Collected data:

****************************************

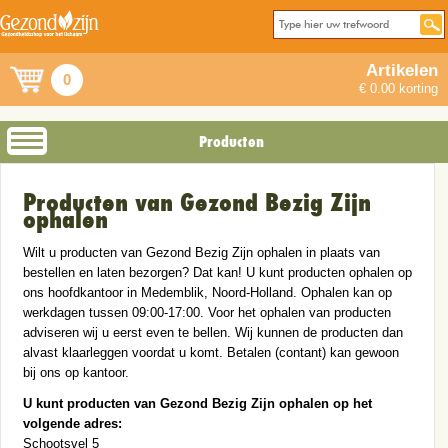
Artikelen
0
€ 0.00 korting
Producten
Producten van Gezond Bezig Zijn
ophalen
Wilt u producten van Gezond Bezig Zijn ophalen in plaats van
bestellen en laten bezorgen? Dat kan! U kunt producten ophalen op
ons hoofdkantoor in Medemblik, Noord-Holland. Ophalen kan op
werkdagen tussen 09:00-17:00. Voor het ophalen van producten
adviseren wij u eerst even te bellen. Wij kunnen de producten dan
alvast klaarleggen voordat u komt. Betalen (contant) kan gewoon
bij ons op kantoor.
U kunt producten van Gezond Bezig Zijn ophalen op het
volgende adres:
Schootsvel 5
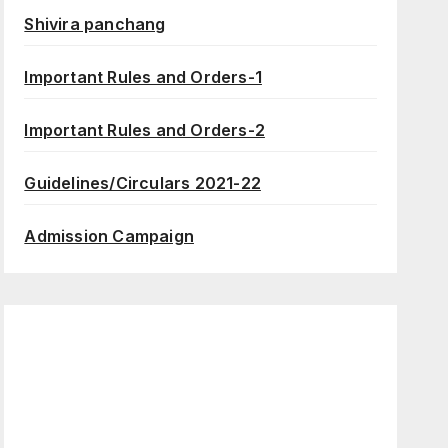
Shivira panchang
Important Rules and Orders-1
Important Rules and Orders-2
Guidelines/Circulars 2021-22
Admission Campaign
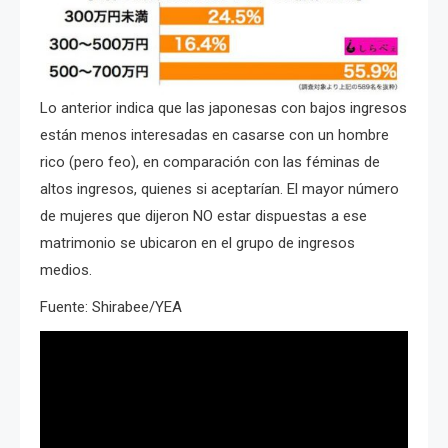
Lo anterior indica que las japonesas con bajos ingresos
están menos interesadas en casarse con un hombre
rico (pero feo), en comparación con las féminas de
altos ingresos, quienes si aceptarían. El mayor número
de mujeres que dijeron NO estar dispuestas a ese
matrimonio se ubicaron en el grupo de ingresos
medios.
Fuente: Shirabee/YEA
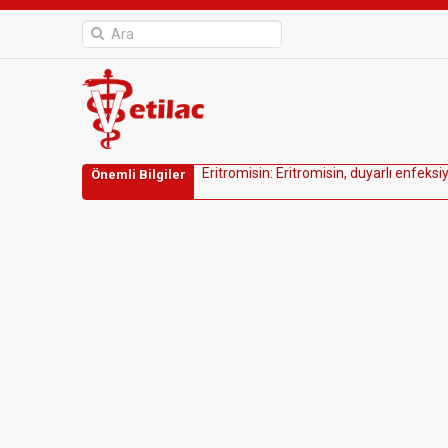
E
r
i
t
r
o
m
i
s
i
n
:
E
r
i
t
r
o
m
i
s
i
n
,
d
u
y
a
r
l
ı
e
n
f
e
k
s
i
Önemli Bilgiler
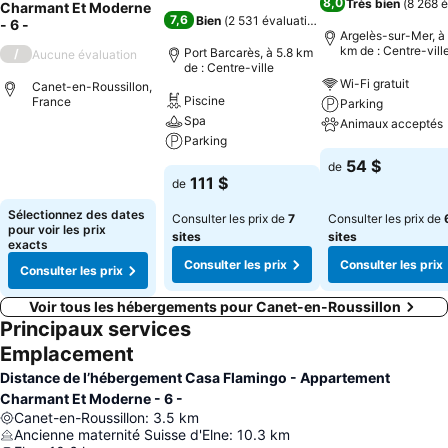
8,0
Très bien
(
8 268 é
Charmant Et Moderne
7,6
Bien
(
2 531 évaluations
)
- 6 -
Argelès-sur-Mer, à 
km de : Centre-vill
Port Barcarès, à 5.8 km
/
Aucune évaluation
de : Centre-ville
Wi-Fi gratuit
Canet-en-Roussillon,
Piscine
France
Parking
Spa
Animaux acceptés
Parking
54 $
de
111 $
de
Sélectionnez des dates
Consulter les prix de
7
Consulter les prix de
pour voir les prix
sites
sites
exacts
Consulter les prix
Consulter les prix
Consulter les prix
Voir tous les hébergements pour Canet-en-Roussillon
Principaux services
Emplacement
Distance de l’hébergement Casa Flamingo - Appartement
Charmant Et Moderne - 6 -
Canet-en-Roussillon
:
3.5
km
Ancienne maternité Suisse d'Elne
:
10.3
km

****************************************

# [Work to complete]
Reproduce the data word for word; no pictures.

# [Solution to the problem]
Artikelen
0
€ 0.00 korting
Producten
Producten van Gezond Bezig Zijn
ophalen
Wilt u producten van Gezond Bezig Zijn ophalen in plaats van
bestellen en laten bezorgen? Dat kan! U kunt producten ophalen op
ons hoofdkantoor in Medemblik, Noord-Holland. Ophalen kan op
werkdagen tussen 09:00-17:00. Voor het ophalen van producten
adviseren wij u eerst even te bellen. Wij kunnen de producten dan
alvast klaarleggen voordat u komt. Betalen (contant) kan gewoon
bij ons op kantoor.
U kunt producten van Gezond Bezig Zijn ophalen op het
volgende adres:
Schootsvel 5
Shivira panchang
Important Rules and Orders-1
Important Rules and Orders-2
Guidelines/Circulars 2021-22
Admission Campaign
Lo anterior indica que las japonesas con bajos ingresos
están menos interesadas en casarse con un hombre
rico (pero feo), en comparación con las féminas de
altos ingresos, quienes si aceptarían. El mayor número
de mujeres que dijeron NO estar dispuestas a ese
matrimonio se ubicaron en el grupo de ingresos
medios.
Fuente: Shirabee/YEA
E
r
i
t
r
o
m
i
s
i
n
:
E
r
i
t
r
o
m
i
s
i
n
,
d
u
y
a
r
l
ı
e
n
f
e
k
s
i
Önemli Bilgiler
8,0
Très bien
(
8 268 é
Charmant Et Moderne
7,6
Bien
(
2 531 évaluations
)
- 6 -
Argelès-sur-Mer, à 
km de : Centre-vill
Port Barcarès, à 5.8 km
/
Aucune évaluation
de : Centre-ville
Wi-Fi gratuit
Canet-en-Roussillon,
Piscine
France
Parking
Spa
Animaux acceptés
Parking
54 $
de
111 $
de
Sélectionnez des dates
Consulter les prix de
7
Consulter les prix de
pour voir les prix
sites
sites
exacts
Consulter les prix
Consulter les prix
Consulter les prix
Voir tous les hébergements pour Canet-en-Roussillon
Principaux services
Emplacement
Distance de l’hébergement Casa Flamingo - Appartement
Charmant Et Moderne - 6 -
Canet-en-Roussillon
:
3.5
km
Ancienne maternité Suisse d'Elne
:
10.3
km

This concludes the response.